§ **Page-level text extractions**

######

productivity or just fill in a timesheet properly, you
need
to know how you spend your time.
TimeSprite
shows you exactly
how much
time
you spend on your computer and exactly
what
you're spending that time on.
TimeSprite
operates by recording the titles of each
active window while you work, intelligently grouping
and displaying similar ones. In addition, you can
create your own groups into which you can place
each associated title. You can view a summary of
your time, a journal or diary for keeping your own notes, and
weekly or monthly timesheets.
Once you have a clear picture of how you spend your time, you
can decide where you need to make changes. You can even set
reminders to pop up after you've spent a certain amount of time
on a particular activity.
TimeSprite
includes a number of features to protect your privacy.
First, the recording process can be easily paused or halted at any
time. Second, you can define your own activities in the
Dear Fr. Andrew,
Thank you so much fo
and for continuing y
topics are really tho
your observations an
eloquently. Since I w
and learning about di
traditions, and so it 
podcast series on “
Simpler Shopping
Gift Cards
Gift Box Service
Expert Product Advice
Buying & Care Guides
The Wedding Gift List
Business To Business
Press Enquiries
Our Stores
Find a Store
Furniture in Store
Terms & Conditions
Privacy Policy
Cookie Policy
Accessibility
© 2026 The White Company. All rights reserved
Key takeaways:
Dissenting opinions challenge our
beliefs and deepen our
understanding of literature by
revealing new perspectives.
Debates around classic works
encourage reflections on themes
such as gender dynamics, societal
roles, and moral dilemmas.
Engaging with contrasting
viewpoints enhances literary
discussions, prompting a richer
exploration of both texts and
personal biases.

######

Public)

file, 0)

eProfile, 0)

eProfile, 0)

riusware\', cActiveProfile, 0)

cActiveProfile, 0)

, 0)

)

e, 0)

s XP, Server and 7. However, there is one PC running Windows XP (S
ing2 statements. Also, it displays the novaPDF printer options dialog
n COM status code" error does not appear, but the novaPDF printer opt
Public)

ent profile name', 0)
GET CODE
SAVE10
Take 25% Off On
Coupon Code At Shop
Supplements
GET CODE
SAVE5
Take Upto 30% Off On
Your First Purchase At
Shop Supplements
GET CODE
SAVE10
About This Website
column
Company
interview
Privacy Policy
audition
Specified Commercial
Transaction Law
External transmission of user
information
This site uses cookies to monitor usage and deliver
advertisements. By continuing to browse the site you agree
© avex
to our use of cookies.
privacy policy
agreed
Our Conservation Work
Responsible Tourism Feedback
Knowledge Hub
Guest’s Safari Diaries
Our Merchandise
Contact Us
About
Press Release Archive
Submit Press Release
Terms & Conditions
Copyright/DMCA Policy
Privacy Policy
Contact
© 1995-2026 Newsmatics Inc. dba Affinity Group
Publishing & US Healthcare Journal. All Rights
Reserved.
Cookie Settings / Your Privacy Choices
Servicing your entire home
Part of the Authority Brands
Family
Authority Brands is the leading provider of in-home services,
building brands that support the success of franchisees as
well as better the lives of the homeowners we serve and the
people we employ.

######

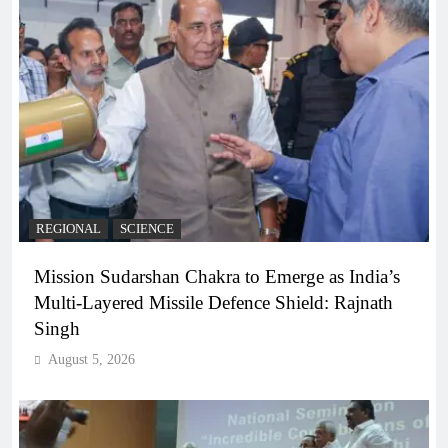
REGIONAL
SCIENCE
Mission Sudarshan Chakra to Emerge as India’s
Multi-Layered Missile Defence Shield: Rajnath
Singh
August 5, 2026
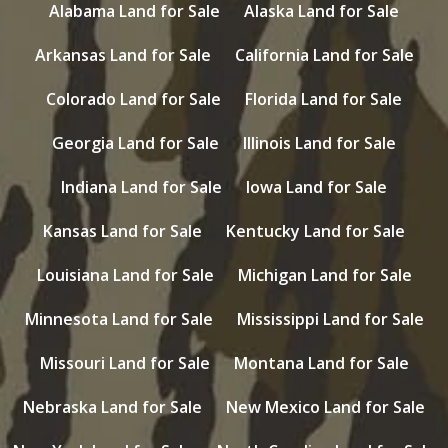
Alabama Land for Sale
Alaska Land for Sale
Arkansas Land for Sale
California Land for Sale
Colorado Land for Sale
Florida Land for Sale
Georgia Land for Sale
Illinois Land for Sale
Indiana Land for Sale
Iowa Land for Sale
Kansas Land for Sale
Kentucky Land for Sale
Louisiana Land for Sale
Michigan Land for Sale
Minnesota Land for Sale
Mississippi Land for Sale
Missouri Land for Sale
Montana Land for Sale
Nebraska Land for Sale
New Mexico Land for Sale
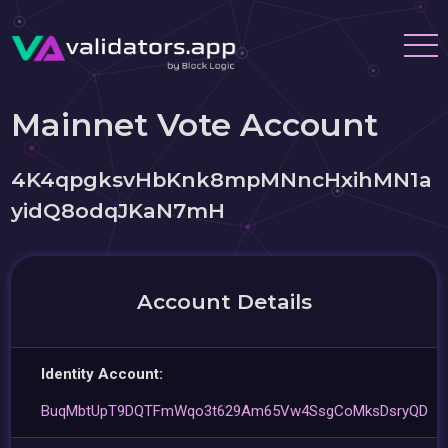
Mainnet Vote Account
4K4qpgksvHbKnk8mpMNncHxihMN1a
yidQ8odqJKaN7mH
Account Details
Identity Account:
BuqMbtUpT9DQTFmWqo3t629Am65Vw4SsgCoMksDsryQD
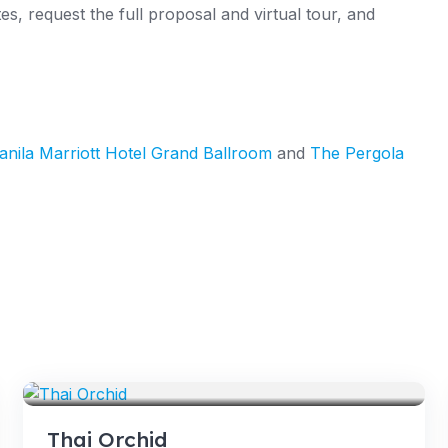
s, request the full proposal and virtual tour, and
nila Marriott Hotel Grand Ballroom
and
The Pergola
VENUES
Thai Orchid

######

§ **WORK TASK**
Transcribe the records above exactly, beginning at the line that contains "productivity or just" and ending with the line that contains "can decide where", both included, and nothing else.

§ **SOLUTION TO THE EXERCISE**
productivity or just fill in a timesheet properly, you
need
to know how you spend your time.
TimeSprite
shows you exactly
how much
time
you spend on your computer and exactly
what
you're spending that time on.
TimeSprite
operates by recording the titles of each
active window while you work, intelligently grouping
and displaying similar ones. In addition, you can
create your own groups into which you can place
each associated title. You can view a summary of
your time, a journal or diary for keeping your own notes, and
weekly or monthly timesheets.
Once you have a clear picture of how you spend your time, you
can decide where you need to make changes. You can even set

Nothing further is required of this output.